I hauled my oversized ass up onto the stool. “Daddy...I’m pretty sure I’ll be a shitty mom.”

“Selena! Why would you say that?” He sounded truly shocked, and I was grateful for it—and a little surprised. There was actually someone who thought I could do this? Like, to the point of
defending
me?

“I’m not patient...or mature, or basically Rory-like in any way. I’m angry a lot.”

“Oh, honey,” he murmured, squeezing my shoulder.

“Wait, I’m not done. The bigger problem is...I like all that. I like who I am.”

“And you think you have to change in order to be a mother?” I nodded. “Says who?”

“Toby, Rory, my friend Delilah, Dr. Spock, like a thousand mommy blogs–”

“Selena, honey, stop,” he interrupted, starting to look a little misty. “God, you have so much of your mother in you.”

That brought me up short. “What do you mean?”

He waved his arm, gesturing around the store. “Look around, Firecracker. What do you see?”

“Books. Really, really short books about superheroes.”

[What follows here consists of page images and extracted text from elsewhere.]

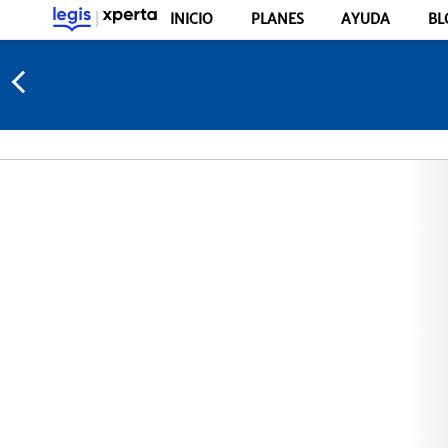
INICIO
PLANES
AYUDA
BL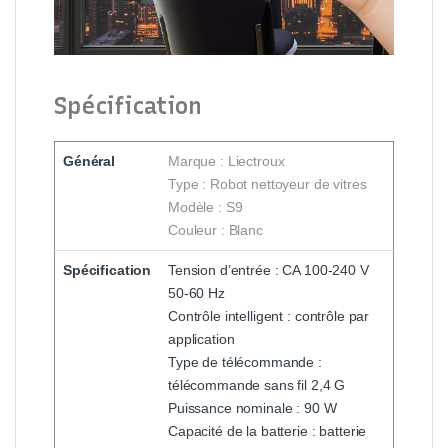
Spécification
Général
Marque : Liectroux
Type : Robot nettoyeur de vitres
Modèle : S9
Couleur : Blanc
Spécification
Tension d’entrée : CA 100-240 V
50-60 Hz
Contrôle intelligent : contrôle par
application
Type de télécommande :
télécommande sans fil 2,4 G
Puissance nominale : 90 W
Capacité de la batterie : batterie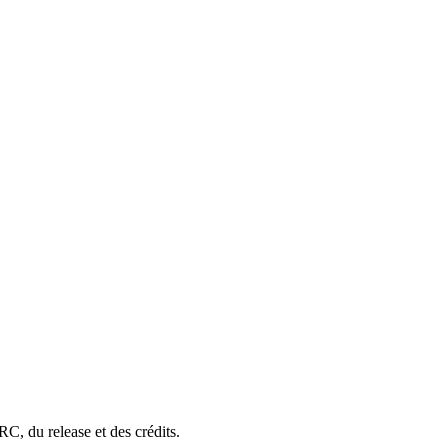
C, du release et des crédits.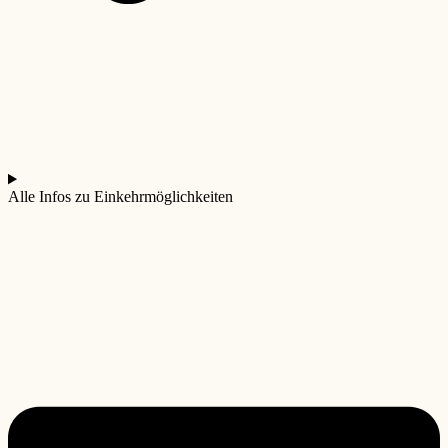
Alle Infos zu Einkehrmöglichkeiten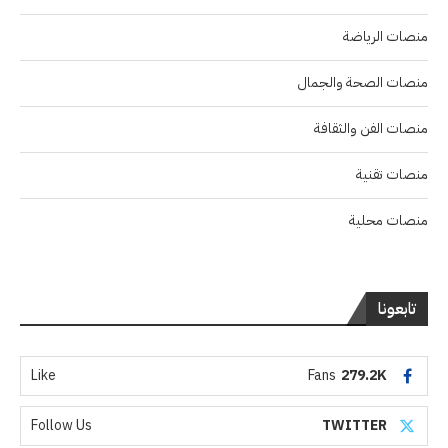
منصات الرياضة
منصات الصحة والجمال
منصات الفن والثقافة
منصات تقنية
منصات محلية
تابعونا
Like
Fans
279.2K
Follow Us
TWITTER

“Baby, people like Rory and me, we love these stories, but we’re not like them. We don’t charge in to save the day. You and your mother, though...at heart, you are both heroes, and like all heroes you worry that you won’t be enough, that all your gifts – and there are so
many
, Firecracker – won’t be good enough.”

“Where are you going with this?”

“Nobody’s perfect, Lena, not any character in this store. And your mother missed more than one of Rory’s dance recitals. She sometimes got stuck on the night shift and didn’t get to tuck you in, and that ate her up inside. But real or not, you don’t just stop being a hero because you’re not a perfect one. You don’t just quit who you are because you have to face a new challenge.”

“But Toby-”

“I don’t know about Toby,” he interrupted. “Maybe you two are having problems right now, but if he loves you, then he loves who you are. And he can’t really want you to stop being that person. Give him a little time to realize that.”
 

“I guess.” I wiped at my eyes. “I’m just so afraid of messing this up. That I’m just not wired right to be a mom.”

He sighed. “Selena Kyle Dane, I know you are not a stupid girl. Look over there.” I followed his nod to the big comfy chair in the way back, where Nate was curled up, intently turning the pages of a thick graphic novel. “You can’t look at him and tell me you could be a bad mother, Selena. I know that you love that boy, and would give anything to make things better for him. And he
knows
that. It’s changed who he is.”

Just then, Nate glanced up at us from his seat across the store and grinned, holding up three fingers and mouthing “three more pages.” He pointed to his stomach and raised his eyebrows, asking me how I was feeling today, and I shrugged and smiled back at him, saying I was fine. Then he crossed his eyes and stuck out his tongue before looking back down at the page. He
was
different from the boy who’d walked into my office months ago.
 

My dad saw the exchange. “You see what I mean, Selena? You can’t tell me that boy is just another client.”